Came home with a nifty piece of conference schwag that I don’t think I’d ever picked up at conference before: a nasty summer cold complete with a chesty cough, and losing my voice. Not my idea of fun.
But I did manage to enjoy most of the conference. Friday night I went to a fancy reception at the Adler Planetarium, booked by OCLC for their 50th anniversary. I think I missed some of the festivities at the beginning, but there was an open bar and still lots of food when I got there. And I’d never been in the Adler before – it’s out behind the Shedd Aquarium and a pretty cool place.
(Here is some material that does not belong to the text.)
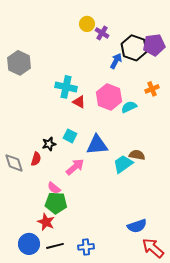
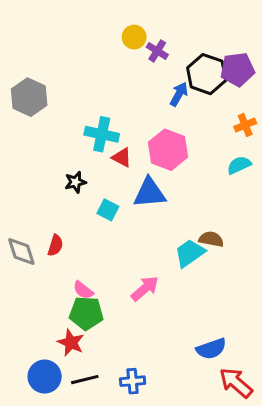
orange cross: (152, 89) -> (245, 125), moved
cyan semicircle: (129, 107) -> (239, 165), moved
black star: (49, 144) -> (75, 182), moved
blue triangle: (97, 145) -> (150, 193), moved
pink arrow: (75, 167) -> (145, 289), moved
I used having a cold as an excuse to NOT go to anything that started at 8:30, which actually made for quite a pleasant conference experience – usually at conference you’re up even earlier on a Saturday than you would be on a weekday, getting into work clothes and hiking to some over-air conditioned room in the convention center of a strange city to watch earnest librarians giving slide presentations about … something.
Saturday I had the most to do – a poster with one of my students and I was introducing a program that a committee I’m co-chairing put together, and fortunately I was not yet too sick, and still had my voice. I had a real sit-down lunch at a coffee place that we sometimes walk to from the apartment, Spoke & Bird. I went back there for a bowl of oatmeal on Monday morning, but didn’t take a picture – I think it was cooked in milk; it tasted quite rich and had about three times as many candied pecans on top as I could actually eat. I sat outside on Monday – it was too crowded on Saturday, plus I needed to open up my computer, so I joined the other workers in the front room. I got all the slides downloaded and set up for the program at 3:00.
After the conference day, we met my brother – who was in town for a philosophy conference – for a beer at Palmer House, and then, trying to figure out where to eat, we blundered into Vapiano, which I thought Megan had said was OK – and it was. They have a kind of station type ordering – you go to the salad station, or the pasta station, or the pizza station – and order what you want. They give you a pager and card where they add up your purchases. You can just walk right up to the bar and order and pay, and find a table. My brother said, “This is the kind of thing that makes me feel old”, but we all liked our food – and we all got what we wanted – Caesar salads for me and the bro, I shared mine with Mark, and Dave got a nice looking tomato bruschetta. Mark got a pasta Bolognese and I tried a few forkfuls, and we looked at the dessert list but didn’t buy – and Dave went off to bar and came back with a finger of whisky neat in a glass. They even brought us some bread on request. It was loud tho, my ears were ringing when we left, Mark and I to walk home, and my brother to go cruise on his Divvy bike.
On Sunday I slept in and got to the conference at 10:30 for a program on a topic related to the one I’d helped to organize the day before, with some of the same speakers, and they mentioned us, which was nice. But that’s about when I started coughing. After, I went out to the closest convenience store and bought cough drops and a coffee that wasn’t very good, and a couple of bananas that were good. I got the extra banana for Mark because I knew he’d be outside our division’s big deal program, Top Technology Trends. It was pretty good this year, but I skipped the following presidents program with the author of this:
I mean, she also writes sci fi, and I’m sure she gave a good talk, but geek feminists are fairly well represented at UW, not that there’s not always more work to do for the cause, and I went to see this documentary about Cabrini Green instead.
Mark was pleased – Kameron Hurley signed a lot of books – and I felt educated by the documentary. I used to work not too far away from Cabrini Green, and moved back to Madison right before they started knocking it down, and I hadn’t really thought so much about what it means to demolish housing, make lots of noise about how people will only be relocated temporarily, and that affordable housing would be supplied so they could move back, but then there was nothing to move back to until 2011, and only a small percentage affordable. It’s like they knock down your neighborhood, force you out, say you can come back – but not really.
Then it was time for back to back receptions, my school reunion, and the LITA Happy Hour.
ALA 2017 Reunion Reminder by Anna Palmer
After all of which we were meeting friends for dinner at Publican, which was its usual delicious self – BBQ carrots still the best. All fun but totally trashed my voice.
Monday was OCLC research update, saw a few friends before everyone went home, ALA/AIA Library Building Awards (at which a lot of lefty-leaning architects and librarians talked about now more than ever libraries and education and community centered buildings important), 3:45 train and drive back to Madison, where I had the house to myself for the night, and the kid had done such a good job taking care of things the getting home and unpacking and cleaning up operation only took about an hour. I was on the couch with cats on top of me by 9:30. Ahhh.